Ogni giorno, Giangaleazzo in persona lo visita, interrogandolo con una sola richiesta: confessare. Ma Cappelli non cede. Nessuna parola, nessun grido, solo silenzio e resistenza. E così la pelle dell’animale, lentamente, si asciuga e si stringe attorno al suo corpo, fino a soffocarlo. Una tortura che si consuma in una ventina di giorni. Una morte lenta, atroce, esemplare.
L’errore tragico
Soltanto anni dopo, quando il Visconti firma una tregua con la rivale Mantova, giunge la rivelazione: i mantovani avevano falsificato la firma e il sigillo visconteo, orchestrando un inganno perfetto per colpire dall’interno. Cappelli era innocente. Vittima non di un tradimento, ma di un’abile macchinazione politica.
Giangaleazzo, raccontano le cronache, ne fu profondamente scosso. Eppure, non ordinò mai di riesumarne il corpo. Forse per vergogna, forse per orgoglio, o forse perché sapeva che nulla avrebbe potuto cancellare quel crimine.
Un muro come sepolcro eterno
Da allora, il corpo di Pasquino Cappelli sarebbe rimasto murato da qualche parte nel Castello Visconteo di Pavia.
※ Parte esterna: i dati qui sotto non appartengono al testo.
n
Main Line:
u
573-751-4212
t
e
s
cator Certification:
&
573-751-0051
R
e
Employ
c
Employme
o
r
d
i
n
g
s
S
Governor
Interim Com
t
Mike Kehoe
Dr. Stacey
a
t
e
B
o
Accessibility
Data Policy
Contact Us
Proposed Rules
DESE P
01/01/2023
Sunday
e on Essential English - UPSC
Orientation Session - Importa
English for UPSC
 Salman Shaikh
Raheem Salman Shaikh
Nessuno sa dove. Nessun documento ne parla con precisione. L’unico indizio? Le mura settentrionali, le uniche andate perdute — distrutte dai francesi nella prima metà del Cinquecento.
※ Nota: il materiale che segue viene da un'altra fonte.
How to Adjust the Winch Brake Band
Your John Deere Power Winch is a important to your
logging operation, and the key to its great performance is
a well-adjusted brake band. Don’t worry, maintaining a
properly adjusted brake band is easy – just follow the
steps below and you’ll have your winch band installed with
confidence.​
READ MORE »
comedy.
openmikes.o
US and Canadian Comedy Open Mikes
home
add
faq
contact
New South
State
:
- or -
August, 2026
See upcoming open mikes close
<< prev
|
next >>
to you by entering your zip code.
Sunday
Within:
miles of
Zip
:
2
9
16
È lì, forse, che si trovava la cella invisibile dell’innocente Cappelli. È lì che, magari, le sue ossa sono state finalmente liberate e restituite alla terra, senza onori, senza memoria, senza un nome inciso su una lapide.
Ma nella pietra del Castello, qualcuno giura di sentire ancora, nelle notti più fredde, un sussurro. Un respiro. Una voce che non ha mai confessato.
M.D.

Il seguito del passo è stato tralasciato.